I share Martin's concerns here...
There's fairly extensive evidence of security vulnerabilities in
vehicular systems that can lead to serious safety issues (see:
http://www.autosec.org/publications.html), so more than usual
attention needs to be paid to security in this context.
In fairness, a lot of these are implementation security issues:
i.e., how to properly firewall off any network access from the
CAN bus. You really need to ensure that there's no way
to influence the CAN bus, which probably means some kind of
very strong one-way communications guarantee. At some level
these are out of scope for this group, but it's predictable
that if this technology is built, people will also implement
it in insecure ways, so in that respect it's very much in-scope.
The commuications security story also seems to be not well
fleshed out. The examples shown all seem to have fixed hostnames
(wwwivi/localhost) which don't really seem like the basis for
strong identity. It's not just enough to say, as in S 6, that
the server has to have a certificate; what are the properties of
that certificate? What identity does it have?
This is particularly concerning:
At this point, internet based clients and servers do not know the
dynamic IP address that was assigned to a specific vehicle. So
normally, a vehicle has to connect to a well known endpoint,
generally using a URL to connect to a V2X Server. The vehicle and
the internet server typically mutually authenticate and the
vehicle 'registers' with the server over an encrypted channel
passing it a unique identifier e.g. its Vehicle Identification
Number (VIN). From that point on, the server has the IP address
that is currently assigned to a vehicle with a particular VIN, and
can share this information with other internet based clients and
servers, which are then able to send messages to the vehicle.
How does the V2X server know that this is actually my VIN? Just because
I claim it over an encrypted channel.
In IETF we often ask at the WG-forming stage whether we feel that the
community has the expertise to take on this work. The current proposal
seems to call that into question and absent some evidence that that
expertise does in fact exist, I believe we shoud oppose formation.
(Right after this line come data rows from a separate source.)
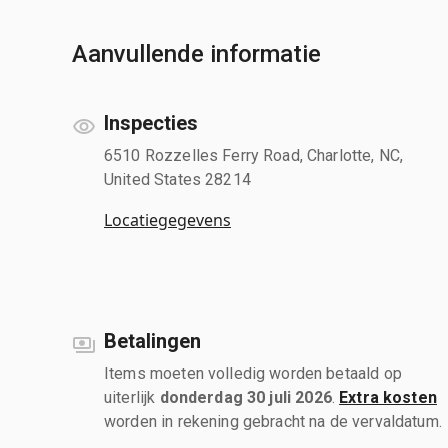
Aanvullende informatie
Inspecties
6510 Rozzelles Ferry Road, Charlotte, NC,
United States 28214
Locatiegegevens
Betalingen
Items moeten volledig worden betaald op
uiterlijk
donderdag 30 juli 2026
.
Extra kosten
worden in rekening gebracht na de vervaldatum.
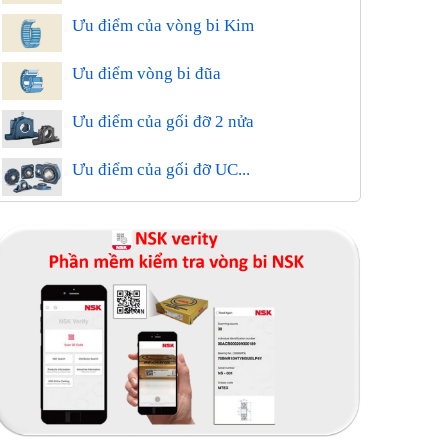
Ưu điểm của vòng bi Kim
Ưu điểm vòng bi đũa
Ưu điểm của gối đỡ 2 nửa
Ưu điểm của gối đỡ UC...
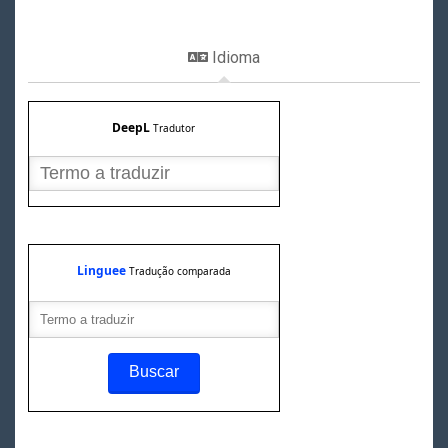
Idioma
DeepL
Tradutor
Linguee
Tradução comparada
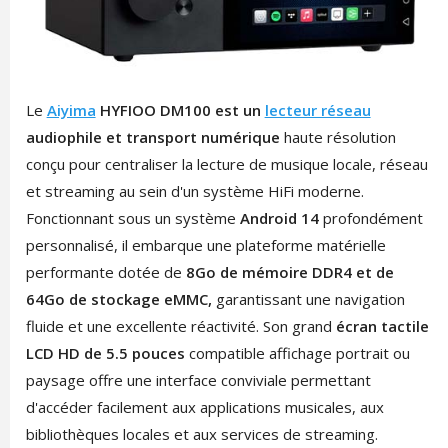
Le
Aiyima
HYFIOO DM100 est un
lecteur réseau
audiophile et transport numérique
haute résolution
conçu pour centraliser la lecture de musique locale, réseau
et streaming au sein d'un système HiFi moderne.
Fonctionnant sous un système
Android 14
profondément
personnalisé, il embarque une plateforme matérielle
performante dotée de
8Go de mémoire DDR4 et de
64Go de stockage eMMC,
garantissant une navigation
fluide et une excellente réactivité. Son grand
écran tactile
LCD HD de 5.5 pouces
compatible affichage portrait ou
paysage offre une interface conviviale permettant
d'accéder facilement aux applications musicales, aux
bibliothèques locales et aux services de streaming.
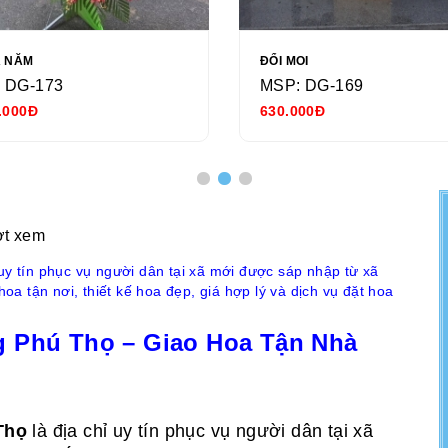
Ả NĂM
ĐỔI MOI
 DG-173
MSP: DG-169
.000Đ
630.000Đ
ợt xem
uy tín phục vụ người dân tại xã mới được sáp nhập từ xã
 tận nơi, thiết kế hoa đẹp, giá hợp lý và dịch vụ đặt hoa
 Phú Thọ – Giao Hoa Tận Nhà
Thọ
là địa chỉ uy tín phục vụ người dân tại xã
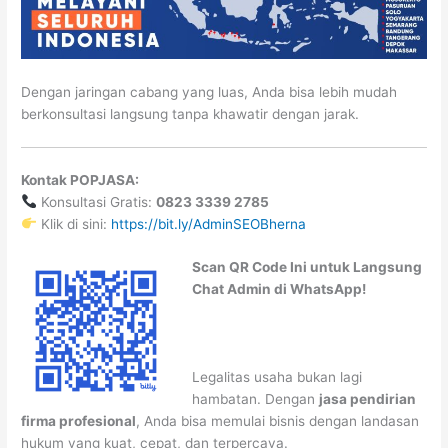
Dengan jaringan cabang yang luas, Anda bisa lebih mudah
berkonsultasi langsung tanpa khawatir dengan jarak.
Kontak POPJASA:
Konsultasi Gratis:
0823 3339 2785
Klik di sini:
https://bit.ly/AdminSEOBherna
Scan QR Code Ini untuk Langsung
Chat Admin di WhatsApp!
Legalitas usaha bukan lagi
hambatan. Dengan
jasa pendirian
firma profesional
, Anda bisa memulai bisnis dengan landasan
hukum yang kuat, cepat, dan terpercaya.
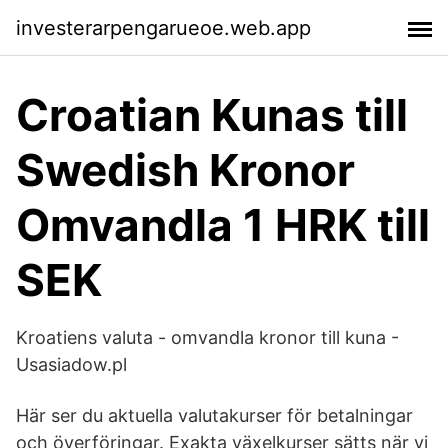
investerarpengarueoe.web.app
Croatian Kunas till
Swedish Kronor
Omvandla 1 HRK till
SEK
Kroatiens valuta - omvandla kronor till kuna -
Usasiadow.pl
Här ser du aktuella valutakurser för betalningar
och överföringar. Exakta växelkurser sätts när vi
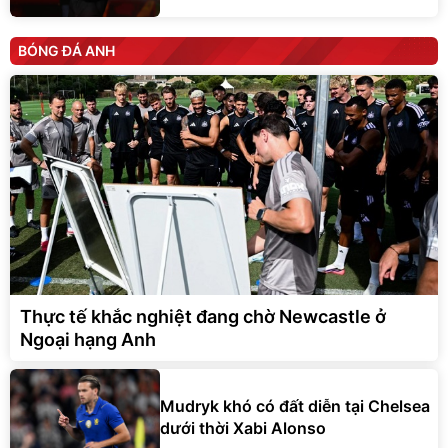
BÓNG ĐÁ ANH
Thực tế khắc nghiệt đang chờ Newcastle ở
Ngoại hạng Anh
Mudryk khó có đất diễn tại Chelsea
dưới thời Xabi Alonso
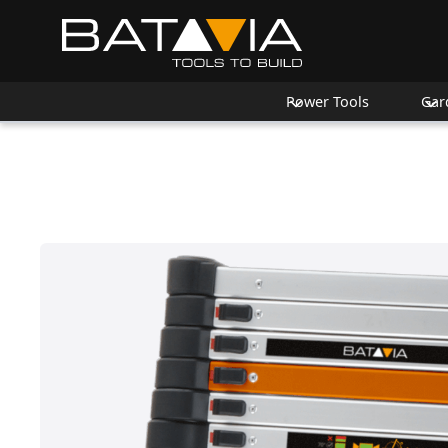
Power Tools
Gar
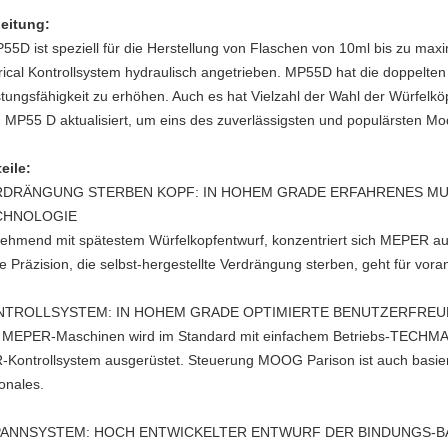
leitung:
5D ist speziell für die Herstellung von Flaschen von 10ml bis zu maxi
trical Kontrollsystem hydraulisch angetrieben. MP55D hat die doppelte
stungsfähigkeit
zu erhöhen
. Auch es hat Vielzahl der Wahl der Würfelkö
d
MP55
D aktualisiert, um eins des zuverlässigsten und populärsten Mode
eile:
RDRÄNGUNG STERBEN KOPF: IN HOHEM GRADE ERFAHRENES MUL
CHNOLOGIE
ehmend mit spätestem Würfelkopfentwurf, konzentriert sich MEPER auf
e Präzision, die selbst-hergestellte Verdrängung sterben, geht für vo
NTROLLSYSTEM: IN HOHEM GRADE OPTIMIERTE BENUTZERFRE
e MEPER-Maschinen wird im Standard mit einfachem Betriebs-TECHMAT
-Kontrollsystem ausgerüstet. Steuerung MOOG Parison ist auch basie
ionales.
PANNSYSTEM: HOCH ENTWICKELTER ENTWURF DER BINDUNGS-B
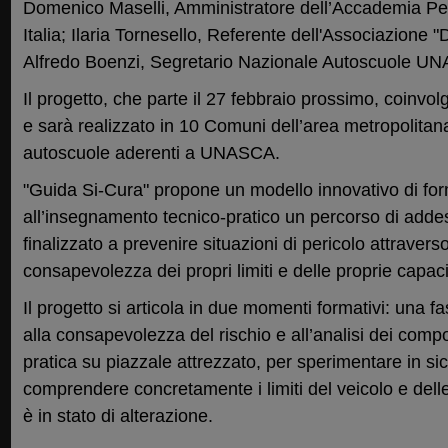
Domenico Maselli, Amministratore dell’Accademia Pe
Italia; Ilaria Tornesello, Referente dell'Associazione 
Alfredo Boenzi, Segretario Nazionale Autoscuole U
Il progetto, che parte il 27 febbraio prossimo, coinvo
e sarà realizzato in 10 Comuni dell’area metropolitan
autoscuole aderenti a UNASCA.
"Guida Si-Cura" propone un modello innovativo di fo
all’insegnamento tecnico-pratico un percorso di adde
finalizzato a prevenire situazioni di pericolo attrave
consapevolezza dei propri limiti e delle proprie capaci
Il progetto si articola in due momenti formativi: una fa
alla consapevolezza del rischio e all’analisi dei comp
pratica su piazzale attrezzato, per sperimentare in sic
comprendere concretamente i limiti del veicolo e dell
è in stato di alterazione.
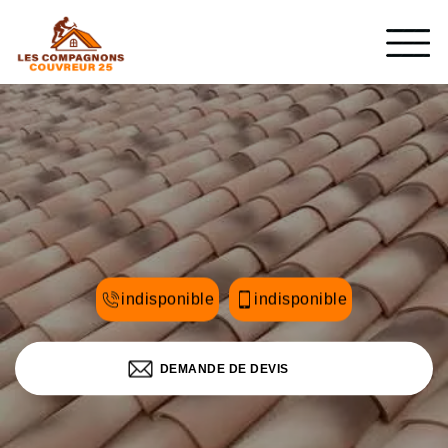
indisponible
indisponible
DEMANDE DE DEVIS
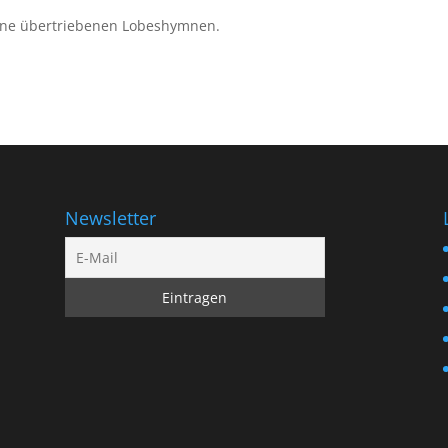
eine übertriebenen Lobeshymnen.
Newsletter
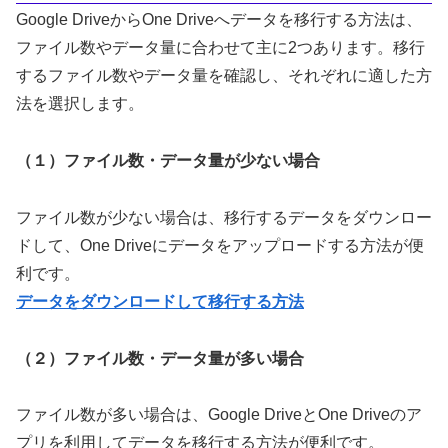
Google DriveからOne Driveへデータを移行する方法は、
ファイル数やデータ量に合わせて主に2つあります。移行
するファイル数やデータ量を確認し、それぞれに適した方
法を選択します。
（１）ファイル数・データ量が少ない場合
ファイル数が少ない場合は、移行するデータをダウンロー
ドして、One Driveにデータをアップロードする方法が便
利です。
データをダウンロードして移行する方法
（２）ファイル数・データ量が多い場合
ファイル数が多い場合は、Google DriveとOne Driveのア
プリを利用してデータを移行する方法が便利です。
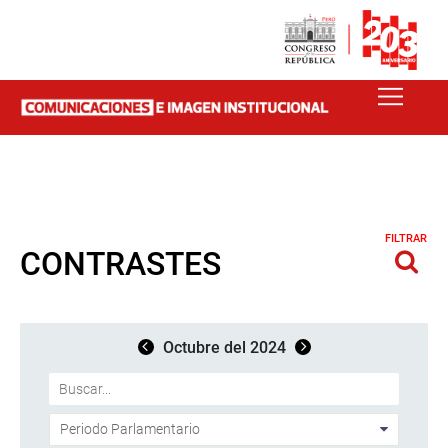
FILTRAR
CONTRASTES
Octubre del 2024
On Mon, Oct 17, 2016 at 5:11 PM, Martin Thomson <m...@mozilla.com> wrote:
> This seems to be a more specific instance of WoT. As such, the goals
> are much clearer here. While some of the concerns with the WoT
> charter apply (security in particular!), here are a few additional
> Exposing the level of information that they claim to want to expose
> needs more privacy treatment than just a casual mention of the PIG.
> Websockets? Protocol? Both of these are red flags. Protocol
> development is an entirely different game to APIs and the choice of
> websockets makes me question the judgment of the people involved. Of
> particular concern is how the group intends to manage interactions
> with SOP. Do they intend to allow the web at large to connect to
> parts of the car? The security architecture is worrying in its lack
> of detail.
> If this proceeds, the naming choice (wwwivi) will have to change. It
> is not OK to register a new GTLD (see
> https://tools.ietf.org/html/rfc6761). A similar mistake was made
> recently in the IETF, and it was ugly. For people interested in the
> gory details, I can provide more details offline.
> On Tue, Oct 18, 2016 at 6:32 AM, L. David Baron <dba...@dbaron.org> wrote:
> > The W3C is proposing a new charter for:
> > Automotive Working Group
> > https://lists.w3.org/Archives/Public/public-new-work/2016Oct/0003.html
> > https://www.w3.org/2014/automotive/charter-2016.html
> > Mozilla has the opportunity to send comments or objections through
> > Monday, November 7. However, I hope to be able to complete the
> > comments by Tuesday, October 25.
> > Please reply to this thread if you think there's something we should
> > say as part of this charter review, or if you think we should
> > support or oppose it.
> > Note that this is a new working group. I don't know of anyone from
> > Mozilla being involved in the discussions that led to this charter.
> > -David
> > --
> > 𝄞 L. David Baron http://dbaron.org/ 𝄂
> > 𝄢 Mozilla https://www.mozilla.org/ 𝄂
> > Before I built a wall I'd ask to know
> > What I was walling in or walling out,
> > And to whom I was like to give offense.